Star Citizen is not a game. It has taken 6 years and nearly 200 million dollars to reach the stage of a massively buggy pre-alpha. The rate of progress is so pathetic because while the upper managememt (Chris Roberts and his family) get extremely rich from selling ships for $1400 ($27000 if you want them all) there is no reason to release.

Anyone in their right mind will just wait to see if Star Citizen actually becomes a real, released game before giving anymore money to these jokers. Spend those thousands of dollars on real games and real hardware in the meantime.

Joe Blobers
Joe Blobers
Reply to  Peter Quint
5 years ago

Star Citizen is a project currently in 3.3 debugging phase. With a year ahead of contents and gameplay roadmap to be added from now to mid-2019. Covering most original Kickstarter features and following stretch goals.

200M$ thanks for taking the point. That what it costs Publishers to create their company, hired devs and create creation pipelines… there is no 50M$ games made by EA or Ubi but 50M$ for game + 100M$ for marketing and hundreds M to create company…
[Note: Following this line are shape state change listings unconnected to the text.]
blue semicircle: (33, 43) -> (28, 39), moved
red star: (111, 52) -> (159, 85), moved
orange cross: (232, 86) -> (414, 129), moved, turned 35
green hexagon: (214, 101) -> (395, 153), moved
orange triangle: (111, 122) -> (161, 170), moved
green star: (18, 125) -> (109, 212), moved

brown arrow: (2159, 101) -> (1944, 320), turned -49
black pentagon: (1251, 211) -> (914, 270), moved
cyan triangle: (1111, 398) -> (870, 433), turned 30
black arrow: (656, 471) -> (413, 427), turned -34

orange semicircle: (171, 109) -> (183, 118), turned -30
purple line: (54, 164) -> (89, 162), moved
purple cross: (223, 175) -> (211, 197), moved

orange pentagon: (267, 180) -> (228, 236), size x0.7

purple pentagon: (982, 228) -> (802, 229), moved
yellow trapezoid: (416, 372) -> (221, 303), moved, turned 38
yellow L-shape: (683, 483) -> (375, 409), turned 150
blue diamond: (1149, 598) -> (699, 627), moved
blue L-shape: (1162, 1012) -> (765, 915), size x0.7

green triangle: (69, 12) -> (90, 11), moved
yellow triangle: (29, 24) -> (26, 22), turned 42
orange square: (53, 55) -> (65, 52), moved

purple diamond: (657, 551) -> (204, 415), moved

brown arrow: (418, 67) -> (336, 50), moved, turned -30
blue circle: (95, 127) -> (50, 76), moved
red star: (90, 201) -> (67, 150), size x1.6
Meanwhile CIG, a kickstarter project by end of Nov. 2012 with 6 M$, 12 guys, no studios or pipelines, not only build a +500 employees company but is now able to deliver never seen core tech merged together. Every $ go to game development… not shareholders 🙂

Starter package is 45$ and nothing more is required. The more expensive assets are for Orgs that count already in Alpha, up to hundreds, thousands and even 10K members… which make those multi thousands package equivalent to few month of subscription per member for traditional MMO’s. SC is already less expensive per member than most MMO’s around.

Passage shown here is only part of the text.